An open API service indexing awesome lists of open source software.

https://github.com/rom1mouret/ml-essentials

dataframe library for machine learning
https://github.com/rom1mouret/ml-essentials

dataframe dataframe-library machine-learning ml one-hot-encoding preprocessing

Last synced: 23 days ago
JSON representation

dataframe library for machine learning

Awesome Lists containing this project

README

          

ml-essentials is a data frame library for Go in the same vein as [qota](https://github.com/go-gota/gota) and [qframe](https://github.com/tobgu/qframe).

It draws inspiration from [pandas](https://pandas.pydata.org/) and [numpy](https://numpy.org/).

Unlike [qota](https://github.com/go-gota/gota) and [qframe](https://github.com/tobgu/qframe),
ml-essentials doesn't cater for data scientists, e.g. with functions to load Excel files, SQL databases or functions to help with [EDA](https://en.wikipedia.org/wiki/Exploratory_data_analysis).
It is best suited for machine learning engineers who want to serve their models in a safe and predictable manner.
It is also smaller, with a focus on simplicity, stability and clarity.

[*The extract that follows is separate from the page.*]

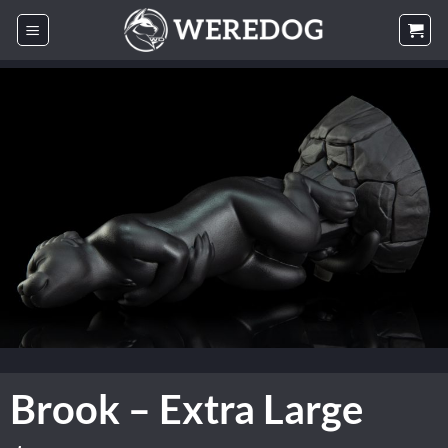
Skip
to
content
Brook – Extra Large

I hope that ml-essentials is transparent enough for users to glance at their code and get a sense of what ml-essentials does under the hood and how much it is going to cost in CPU and RAM usage.
To illustrate my point, I am enumerating below all the view-returning functions.
Those features are only available through views, so the user has no choice but to spell out what his/her code should do.

```
(df *DataFrame) IndexView(indices []int) *DataFrame
(df *DataFrame) SliceView(from int, to int) *DataFrame
(df *DataFrame) MaskView(mask []bool) *DataFrame
(df *DataFrame) ColumnView(columns ...string) *DataFrame
(df *DataFrame) ShuffleView() *DataFrame
(df *DataFrame) SampleView(n int, replacement bool) *DataFrame
(df *DataFrame) SplitNView(n int) []*DataFrame
(df *DataFrame) SplitView(batchSize int) []*DataFrame
(df *DataFrame) SplitTrainTestViews(testingRatio float64) (*DataFrame, *DataFrame)
(df *DataFrame) SortedView(byColumn string) *DataFrame
(df *DataFrame) TopView(byColumn string, n int, ascending bool, sorted bool) *DataFrame
(df *DataFrame) ReverseView() *DataFrame
(df *DataFrame) HashStringsView(columns ...string) *DataFrame
(df *DataFrame) DetachedView(columns ...string) *DataFrame
(df *DataFrame) ResetIndexView() *DataFrame
(df *DataFrame) ShallowCopy() *DataFrame
(df *DataFrame) ColumnConcatView(dfs ...*DataFrame) (*DataFrame, error)
```

View-returning functions are guaranteed not to copy any large chunk of data.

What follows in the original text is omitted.